Studies of densely populated and highly polluted locations — ‘supersites’ of atmospheric and health research, such as major Chinese cities — are a promising way to test hypotheses about toxicity and resolve the interplay of different pollutants. Techniques for detecting highly reactive and short-lived hazardous compounds, such as carbon-centred and oxygen-centred organic radicals, could be combined with toxicological experiments6. These might include exposing cell cultures to ambient air, or epidemiological investigations of respiratory, cardiovascular and inflammatory diseases.
Investigations at multiple locations — which have varying chemical and meteorological conditions and different origins of pollution — can build on information from air-quality networks to help resolve the health impacts of various pollution sources. Such studies could untangle the role of diesel exhaust particles, of wear and tear on vehicle tyres and brakes, or of secondary organic aerosols. They might reveal the relative importance of the mass of PM2.5 constituents versus particle size, number and composition.
The effects of inhaling reactive gases and oxidants, such as ozone and NOx, and their influence on the surface properties and toxicity of fine particles should be explored. The interplay of aerosol particle and gas-phase components — including coagulation, adsorption and chemical reactions — could be important for understanding the growing prevalence of allergic diseases, which have increased markedly in Western countries11.
Each day, the average human inhales more than 10,000 litres of air and drinks about 2 litres of water. These needs must be enshrined in policies as human rights — each year, 4.5 million people die from polluted air and 1.8 million from polluted water1. A UN sustainable development goal states that access to safe water and sanitation is a human right. We think that there should also be a sustainable goal for clean air.
A global effort is needed to achieve adequate and unified air-quality standards. It should prevent highly polluting industries from relocating to countries that have more permissive environmental regulations, which leads to transboundary health impacts through international trade12. Together with the WHO, the UN Environment Programme can bring together scientists and policymakers, as it has done for stratospheric ozone depletion and climate change. The World Bank, for instance, could more energetically support projects to control air pollution.

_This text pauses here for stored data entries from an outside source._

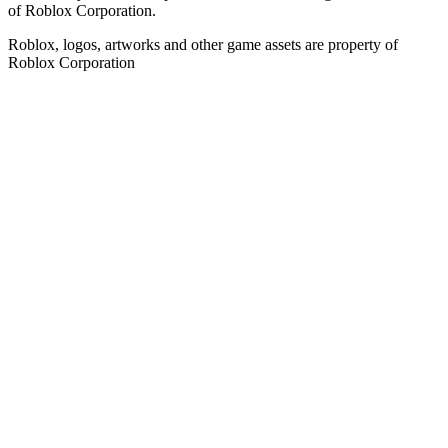
of Roblox Corporation.
Roblox, logos, artworks and other game assets are property of
Roblox Corporation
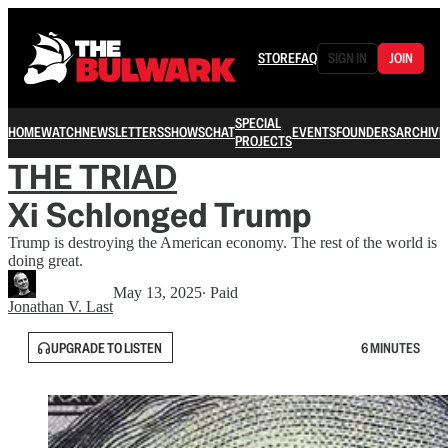
STORE
FAQ
SIGN IN
JOIN
SPECIAL
HOME
WATCH
NEWSLETTERS
SHOWS
CHAT
EVENTS
FOUNDERS
ARCHIVE
PROJECTS
THE TRIAD
Xi Schlonged Trump
Trump is destroying the American economy. The rest of the world is
doing great.
May 13, 2025
∙ Paid
Jonathan V. Last
UPGRADE TO LISTEN
6 MINUTES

Atmospheric chemists should engage more actively in public-health research. They can develop affordable methods of measuring pollutants that represent human exposure and focus more on data-scarce regions in Asia, Africa, the Middle East and South America. They should apportion sources of PM2.5 and investigate the chemical interactions at the atmosphere–biosphere interface6. Targeting climate pollutants at the same time would be a win–win for climate-change mitigation and air quality — for example, by supporting the initiatives of the Climate and Clean Air Coalition. The Pontifical Academy of Sciences also advocated this month for a reduction in air pollution.
Two international meetings in China this week could pave the way for the interdisciplinary collaborations that are needed: a symposium in Guangzhou on regional air-quality management (16–19 November) and a conference on environmental pollution and human health in Chengdu on 17–19 November.